A final application of the words may refer to Christ.
Some there are who, reading these lines, will recall the day and the moment itself, when Christ entered their hearts and lives. what a beauty and rest came into the soul, and how the world itself looked transformed. But by and by you became very busy. It may have been over secular works or even church work. Anyhow the eye and attention were more and more removed from the Saviour.
Abiding within the soul Jesus saw how often He was unconsulted. There would be hours that not a glance would be cast toward, or a thought bestowed upon Him. So He arose and left, first lingering at the door and then finally disappearing out of the life.
This dreadful calamity takes places with a number who fail to observe it at the time. They are so engrossed, are chairmen of so many committees, have so many boards to meet, have so much to do at the store, so many engagements on hand, that Christ is gone before they know it.
Several preachers and a number of laymen have confessed to the writer that they had lost Christ and knew not how it happened. The explanation is in the words, "As they servant was busy here and there--He was gone."

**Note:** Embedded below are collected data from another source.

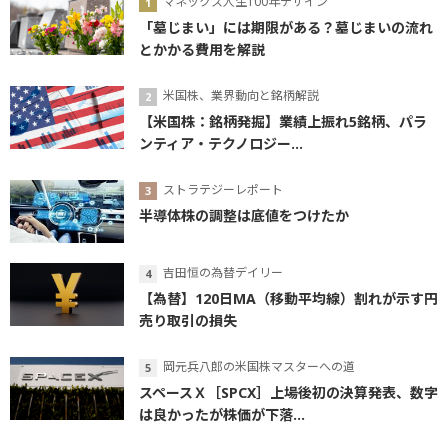
マネックス人生100年デザイン
「墓じまい」には期限がある？墓じまいの流れ
とかかる費用を解説
米国株、業界動向と銘柄解説
【米国株：銘柄発掘】業績上振れ5銘柄、パラ
ンティア・テクノロジー...
ストラテジーレポート
半導体株の調整は底値をつけたか
吉田恒の為替デイリー
【為替】120日MA（移動平均線）割れが示す円
売り取引の損失
岡元兵八郎の米国株マスターへの道
スペースＸ［SPCX］上場後初の決算発表、数字
は良かったが株価が下落...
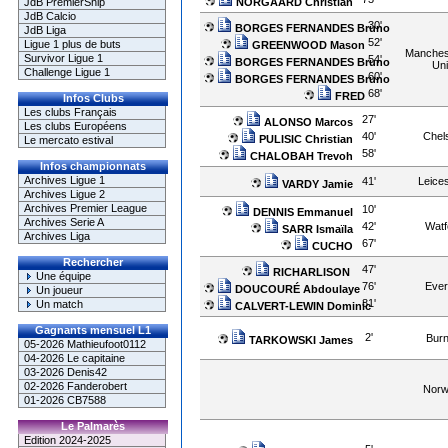
NORGAARD Christian
JdB PremierShip
JdB Calcio
30'
BORGES FERNANDES Bruno
JdB Liga
52'
Ligue 1 plus de buts
GREENWOOD Mason
Manches
Survivor Ligue 1
54'
BORGES FERNANDES Bruno
Uni
Challenge Ligue 1
60'
BORGES FERNANDES Bruno
68'
FRED
Infos Clubs
Les clubs Français
27'
ALONSO Marcos
Les clubs Européens
40'
Chel
PULISIC Christian
Le mercato estival
58'
CHALOBAH Trevoh
Infos championnats
Archives Ligue 1
41'
Leices
VARDY Jamie
Archives Ligue 2
Archives Premier League
10'
DENNIS Emmanuel
Archives Serie A
42'
Watf
SARR Ismaïla
Archives Liga
67'
CUCHO
Rechercher
47'
RICHARLISON
Une équipe
76'
Ever
DOUCOURÉ Abdoulaye
Un joueur
81'
Un match
CALVERT-LEWIN Dominic
Gagnants mensuel L1
2'
Burn
TARKOWSKI James
05-2026 Mathieufoot0112
04-2026 Le capitaine
03-2026 Denis42
02-2026 Fanderobert
Norw
01-2026 CB7588
Le Palmarès
Edition 2024-2025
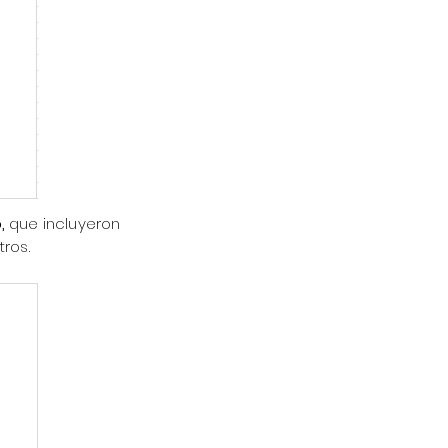
,
que incluyeron
ros.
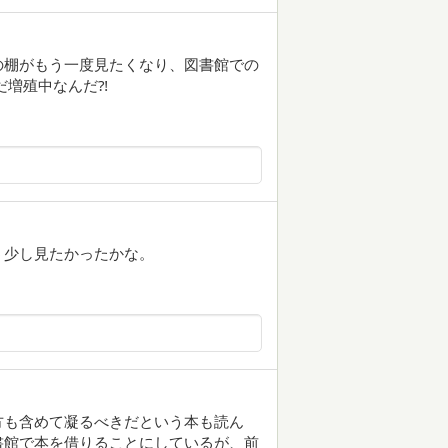
の棚がもう一度見たくなり、図書館での
だ増殖中なんだ⁈
う少し見たかったかな。
方も含めて凝るべきだという本も読ん
書館で本を借りることにしているが、前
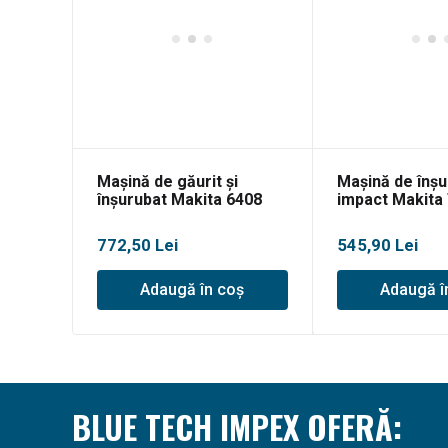
Mașină de găurit și
Mașină de înșu
înșurubat Makita 6408
impact Makita
772,50
Lei
545,90
Lei
Adaugă în coș
Adaugă î
BLUE TECH IMPEX OFERĂ:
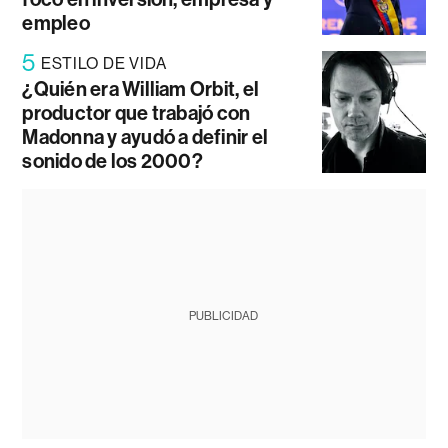
empleo
5
ESTILO DE VIDA
¿Quién era William Orbit, el
productor que trabajó con
Madonna y ayudó a definir el
sonido de los 2000?
PUBLICIDAD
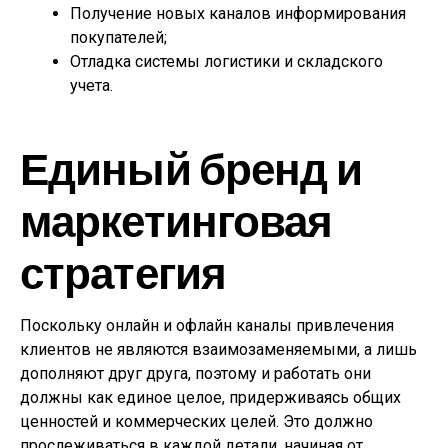
Получение новых каналов информирования
покупателей;
Отладка системы логистики и складского
учета.
Единый бренд и
маркетинговая
стратегия
Поскольку онлайн и офлайн каналы привлечения
клиентов не являются взаимозаменяемыми, а лишь
дополняют друг друга, поэтому и работать они
должны как единое целое, придерживаясь общих
ценностей и коммерческих целей. Это должно
прослеживаться в каждой детали, начиная от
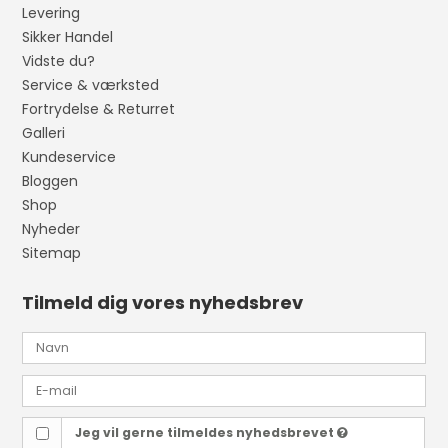
Levering
Sikker Handel
Vidste du?
Service & værksted
Fortrydelse & Returret
Galleri
Kundeservice
Bloggen
Shop
Nyheder
Sitemap
Tilmeld dig vores nyhedsbrev
Jeg vil gerne tilmeldes nyhedsbrevet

Whether the Saviour ceases to knock, and walks away from the door of the sinner's heart; or whether He arises and goes out of the soul and life of the Christian; in either case the woe is one of unspeakable magnitude; He the light, life, joy and salvation of the spirit is gone.
Better that every one and everything else go than Christ. Better that business should be dropped than Jesus given up. Better to have no business at all than to lose the Lord.
It must be a fearful experience to suddenly find a same great sorrow, in old age, or in death, that Christ is not in the life. What a crushing thought in the dying hour, what an everlasting pang in hell will be the memory that the poor, perishing things of this short life were allowed to separate the soul from Christ, that "while we were busy here and there He was gone."
May God save the reader, the writer and all others from the folly, the irremediable ruin, the undying regret and everlasting despair which are certain to come upon and fill the soul that has lost Christ.